@finestructure I'm not talking to stalkers.
It's a bit like burglars complaining about your door lock....
@finestructure I share the sentiment, but I'd make the diff between "ad blocker" and "tracker blocker" though.
i.e. in practice I could be understanding of "either subscribe to support us or browse for free but with ads, bc _we can't work for free_".
But I would never tolerate "either subscribe or _enable cookies to allow us to track you_".
They can still serve you (non personalized) ads to get revenue for their work without needing to track you for it
@aligatr I didn’t mean this to sound contentious. I get your point and I think it’s important to support sites!
The thing is that these banners are always about the tracking cookies.
@aligatr @finestructure
In all other cases, the advertisers pay the owner of the equipment for permission to put their ad up. Only when the equipment is a computer, they expect to be able to do so for free.
If I want my name on a train, I can pay the rail road company. If I get a can of spray paint and go down to the station at night, it's not an ad, it's called grafitti.
Why should computers be different?
That's why I say I'm not blocking ads, I'm blocking grafitti. Want to show an ad on my monitor? Negotiate an advertising contract.
All they will get out of this is, permanent incognito tabs.
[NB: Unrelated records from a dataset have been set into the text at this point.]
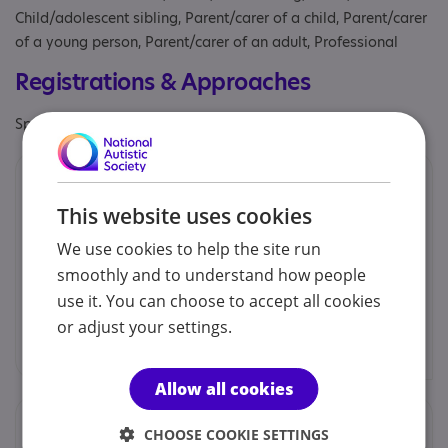
Child/adolescent sibling, Parent/carer of a child, Parent/carer
of a young person, Parent/carer of an adult, Professional
Registrations & Approaches
Specialisms: Exclusively autism specific
Contacts
This website uses cookies
You can contact us by phone email or post.
We use cookies to help the site run
smoothly and to understand how people
Donna Shearsmith - Chairperson
use it. You can choose to accept all cookies
or adjust your settings.
autism.eilean.siar@gmail.com
Allow all cookies
Locations
CHOOSE COOKIE SETTINGS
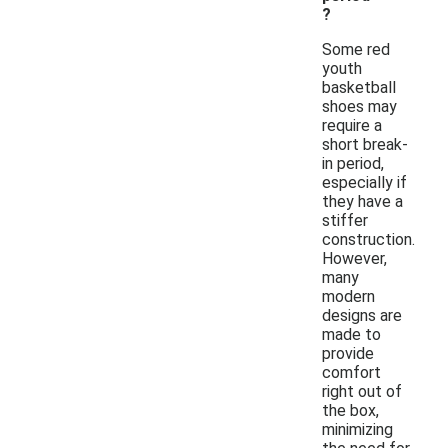
?
Some red
youth
basketball
shoes may
require a
short break-
in period,
especially if
they have a
stiffer
construction.
However,
many
modern
designs are
made to
provide
comfort
right out of
the box,
minimizing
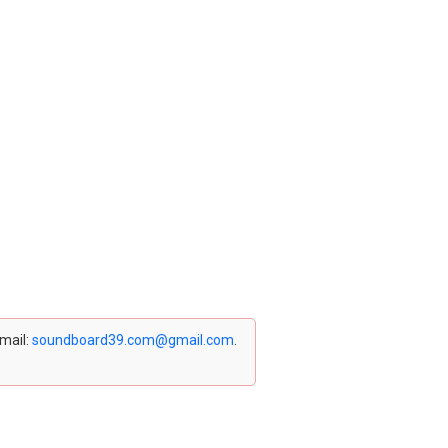
email:
soundboard39.com@gmail.com
.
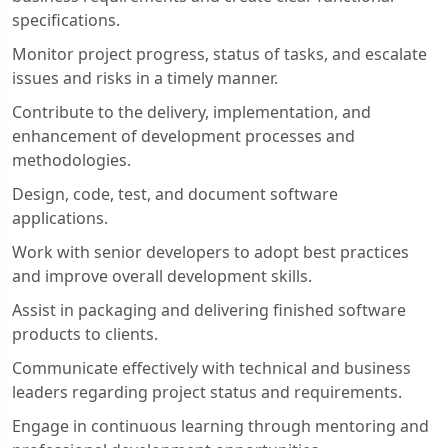
specifications.
Monitor project progress, status of tasks, and escalate
issues and risks in a timely manner.
Contribute to the delivery, implementation, and
enhancement of development processes and
methodologies.
Design, code, test, and document software
applications.
Work with senior developers to adopt best practices
and improve overall development skills.
Assist in packaging and delivering finished software
products to clients.
Communicate effectively with technical and business
leaders regarding project status and requirements.
Engage in continuous learning through mentoring and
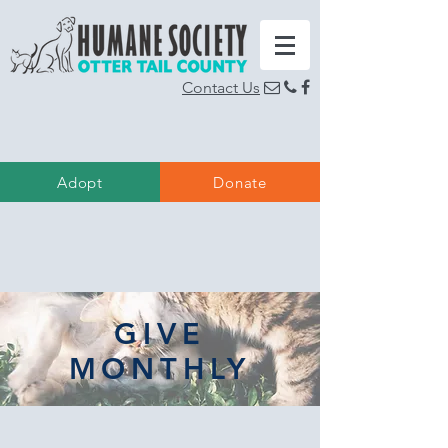
Contact Us
  
Adopt
Donate
GIVE
MONTHLY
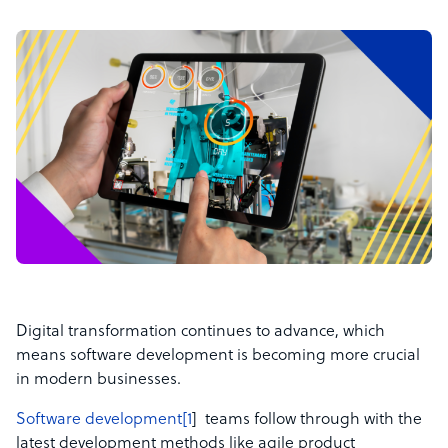
Digital transformation continues to advance, which
means software development is becoming more crucial
in modern businesses.
Software development[1
] teams follow through with the
latest development methods like agile product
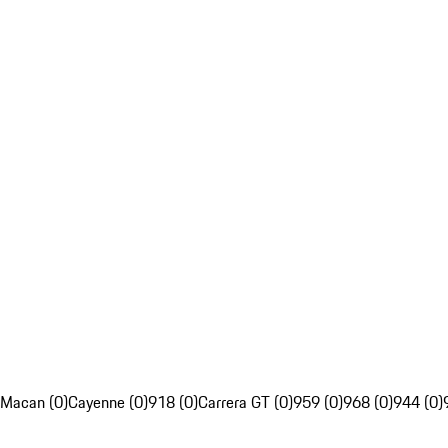
Macan (0)
Cayenne (0)
918 (0)
Carrera GT (0)
959 (0)
968 (0)
944 (0)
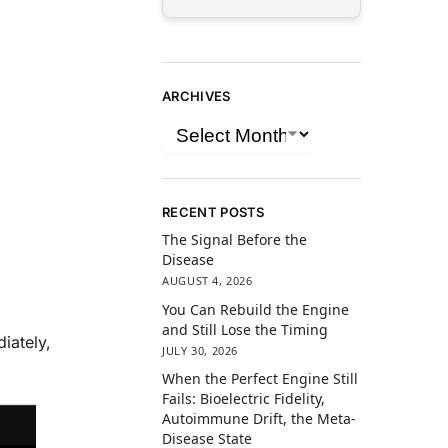
ARCHIVES
RECENT POSTS
The Signal Before the
Disease
AUGUST 4, 2026
You Can Rebuild the Engine
and Still Lose the Timing
iately,
JULY 30, 2026
When the Perfect Engine Still
Fails: Bioelectric Fidelity,
Autoimmune Drift, the Meta-
Disease State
@M0KHR in a world of informed consent that would be the case. in our world though, that kind of bad faith coersion works really effectively.
fortunately tho it's up to each individual. whew.
Since I use an iPhone and just enabled whatever privacy setting Apple came out with a few years back now, lots of websites think I have an adblocker. I do not. They are absolutely telling on themselves.
I absolutely cannot go without Firefox and uBlock Origin on the desktop. ;)
Wipr blocks ads, popups, trackers, cookie warnings, and other nasty things that make the web slow and ugly. Websites in Safari will look clean, load fast, and stop invisibly tracking you. You’ll notice significant improvements to your battery life and data usage. Setup is a snap. Wipr’s blocklist…
@finestructure The sites that use these banners tend to have the most obtrusive ads that make the site unusable anyway, so I make a point avoid them.
It's not even just the trackers. Ad networks are a security risk. I'm the IT guy for an SMB and when I started this job, I would get calls from people panicked that they had a virus. It was always some scareware popup injected through the ads on the site they were visiting. After I forced uBlock Origin on all of the PCs, those calls stopped.
@finestructure If they want to talk about ad blockers, they should start with why they were necessary.
First, popups that were hard to close, then a big block saying to allow popups, then hijacking ads, then drive by malware.
@finestructure I don't value sites that do these kinds of door slams..
I can get the same info 10 other places online. Don't need to say yes to turning off my ad blocker for anyone.
@finestructure fun fact: you can't subscribe to Slate's ad free offering with Firefox and an adblocker. Had to fire up chromium just to find out that they charge $120 per year. Oh, and of course you only find the price after the trial period in the small print, the prominently displayed price is $15.
Sigh. I like one of their podcasts but was very put off by being marketed to in this way.
Every site wants you to subscribe when all you want is *one* article, which was heavily promoted in various public media.
This is untenable for most people. Especially since you don't know in advance if the article is actually any good or just click bait.
What we need is a universal subscription service, where you can pay to get, say, 100 articles a month pulled from any of hundreds of different services.